-
Find the optimal global alignment(s) between CGATTC and GAATTC using
a scoring system which assigns
-
1 for a match
-1 for a mismatch
-2 for a gap
-
1 for a match
-1 for a mismatch
0 for a gap
-
Find the best local alignment between CGCAGCATTCTTT and TCCATGCTTATGCG
using the standard scoring system used in the textbook. Also turn
in the scoring matrix produced by the algorithm.
-
Theoretical Exercise (11.41 from Dan Gusfield;'s book)
The tRNA folding problem:
The following is a crude version of a problem that arises in predicting
the secondary structure of transfer RNA molecules. Let S be a string
of n characters over the RNA alphabet A, C, U, G. We define
a pairing as a set of disjoint pairs of characters in S. A
pairing is called proper if it only contains (A, U) or (C, G) pairs.
This constraint arises because in RNA the (A, U) and (C, G) are pairs of
complementary nucleotides. If we draw S as a circular string, we
define a nested pairing as a proper pairing where each pair in the
pairing is connected by a line inside the circle, and where the lines do
not cross each other. (A figure will be attached). The problem is
to find a nested pairing of largest cardinality. Show how to solve
this version of the tRNA folding problem in O(n^3) using dynamic programming.
We now modify the problem by adding weights to the objective function
so that the weight of an (A, U) pair is different than the weight of a
(C, G) pair. The goal is to find a nested pairing of maximum total
weight. Give an efficient algorithm for this weighted problem.
-
Affine gap penalty functions.
For biology majors:
Follow the link to the Smith-Waterman
Alignment Engine.
Usage Help is
available.
Experiment with various gap penalty functions and try to derive some
relationships between the funcitons used and the resulting alignment.
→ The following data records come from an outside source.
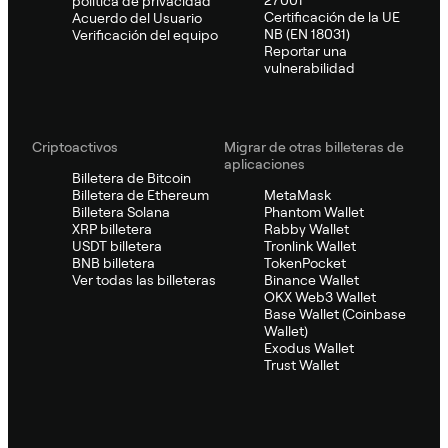
27001
política de privacidad
Certificación de la UE
Acuerdo del Usuario
NB (EN 18031)
Verificación del equipo
Reportar una
vulnerabilidad
Criptoactivos
Migrar de otras billeteras de
aplicaciones
Billetera de Bitcoin
Billetera de Ethereum
MetaMask
Billetera Solana
Phantom Wallet
XRP billetera
Rabby Wallet
USDT billetera
Tronlink Wallet
BNB billetera
TokenPocket
Ver todas las billeteras
Binance Wallet
OKX Web3 Wallet
Base Wallet (Coinbase
Wallet)
Exodus Wallet
Trust Wallet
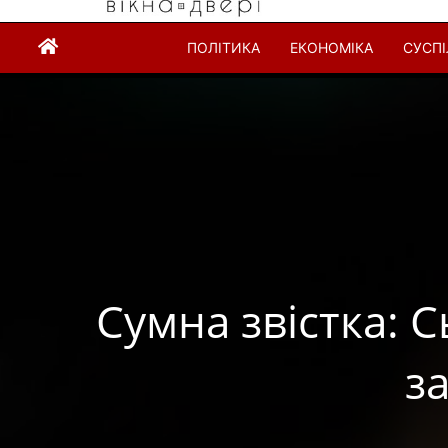
ПОЛІТИКА
ЕКОНОМІКА
СУСП
Сумна звістка: 
з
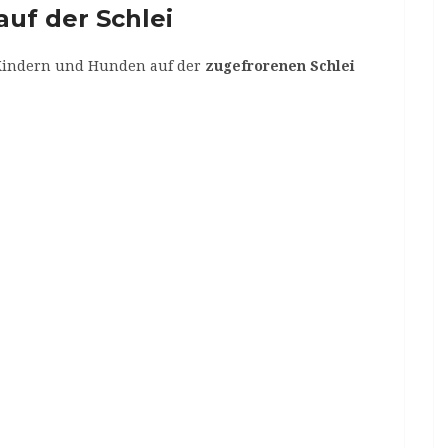
auf der Schlei
t Kindern und Hunden auf der
zugefrorenen Schlei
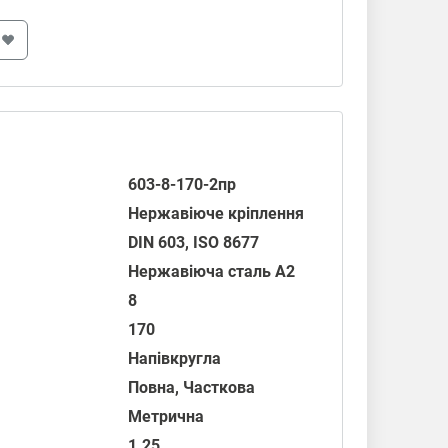
603-8-170-2пр
Нержавіюче кріплення
DIN 603
,
ISO 8677
Нержавіюча сталь А2
8
170
Напівкругла
Повна, Часткова
Метрична
1.25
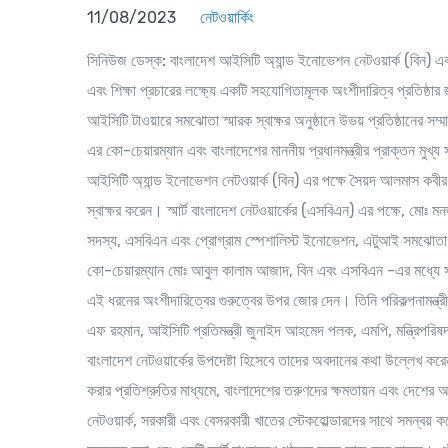
11/08/2023
নেটওয়ার্কিং
সিনিউজ ডেস্ক:
বাংলাদেশ আইসিটি অ্যান্ড ইনোভেশন নেটওয়ার্ক (বিন) এবং 
এবং শিক্ষা প্রচারের লক্ষ্যে একটি সহযোগিতামূলক অংশীদারিত্ব প্রতিষ
আইসিটি টাওয়ারে সমঝোতা স্মারক স্বাক্ষর অনুষ্ঠানে উভয় প্রতিষ্ঠানের
এর কো-চেয়ারম্যান এবং বাংলাদেশের মাননীয় প্রধানমন্ত্রীর প্রাক্তন মুখ্
আইসিটি অ্যান্ড ইনোভেশন নেটওয়ার্ক (বিন) এর পক্ষে সৈয়দ আলমাস কবীর,
স্বাক্ষর করেন। স্মার্ট বাংলাদেশ নেটওয়ার্কের (এসবিএন) এর পক্ষে, ম
সদস্য, এসবিএন এবং প্রোগ্রাম স্পেশালিস্ট ইনোভেশন, এটুআই সমঝোতা স্ম
কো-চেয়ারম্যান মোঃ আবুল কালাম আজাদ, বিন এবং এসবিএন -এর মধ্যে সহযোগ
এই ধরনের অংশীদারিত্বের গুরুত্বের উপর জোর দেন। তিনি পরিকল্পনামন্ত্রী এ
এফ রহমান, আইসিটি প্রতিমন্ত্রী জুনাইদ আহমেদ পলক, এমপি, মন্ত্রিপরিষদ 
বাংলাদেশ নেটওয়ার্কের উপদেষ্টা হিসেবে তাদের অবদানের কথা উল্লেখ ক
করার প্রতিশ্রুতির মাধ্যমে, বাংলাদেশের তরুণদের ক্ষমতায়ন এবং দেশের আই
নেটওয়ার্ক, সরকারী এবং বেসরকারী খাতের স্টেকহোল্ডারদের সাথে সমন্বয়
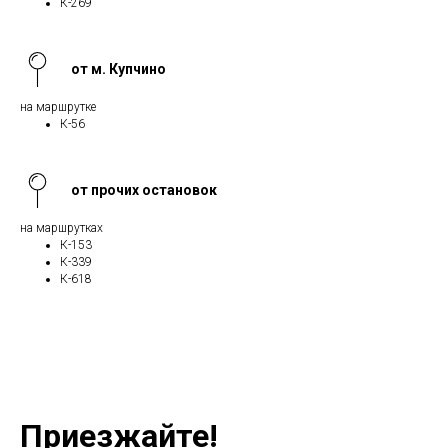
К-269
от м. Купчино
на маршрутке
К-56
от прочих остановок
на маршрутках
К-153
К-339
К-618
Приезжайте!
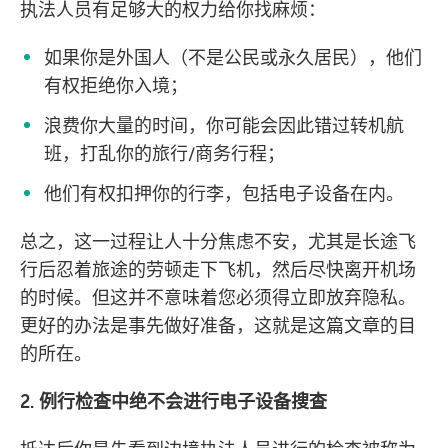
执法人员有足够大的权力给你找麻烦：
如果你是外国人（不是公民或永久居民），他们
有权拒绝你入境；
浪费你大量的时间，你可能会因此错过转机航
班，打乱你的旅行/商务行程；
他们有权扣押你的行李，包括电子设备在内。
总之，这一过程让人十分焦虑不安，尤其是长途飞
行后忍着旅途的劳顿走下飞机，然后尽快离开机场
的时候。但这并不意味着您必须得立即放弃隐私。
更好的办法是事先做好准备，这就是这篇文章的目
的所在。
2. 例行检查中绝不会进行电子设备搜查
For computer science majors:
Write a C-function to perform a global alignment between two sequences
using an affine gap penalty function. Print the resulting matrix
as well as all the optimal alignments to stdout.
void align(char *seq1,
char *seq2,
char *matrix_file,
int gap_open_penalty,
int gap_extension_penalty);
-
What changes would you need to make to the local alignment algorithms if
the gaps in s were penalized differently from gaps in t?
Suppose
-
gaps in s are penalized by -2 and in t by -1
-
gaps in t are penalized by -2 and in s by -1
-
Multiple Alignments:
For this problem, use the sum-of-pairs metric and follow the ``once
a
gap, always a gap'' rule. Consider the following three sequences.
(1) ACGTC
(2) TCCT
(3) ACGTCCT
-
Compute all three optimal pairwise alignments assuming a cost of 2 for
each deletion and 3 for each substitution. Give the cost of each alignment.
-
Compute a progressive multiple alignment starting with the pairwise alignment
(1,3). Now use the pairwise alignment (2,3) to merge sequence 2 into the
multiple alignment. Show the resulting alignment and give its cost.
-
Repeat problem 2, but this time use the pairwise alignment (1,2) to merge
sequence 2 into the multiple alignment. Show the resulting alignment and
give its cost. Are the two alignments the same? Which has a lower cost?
-
What is the optimal multiple alignment?
-
Suppose you charge a cost of 1 for each deletion and 1 for each substitution.
What is the optimal alignment? Is it unique?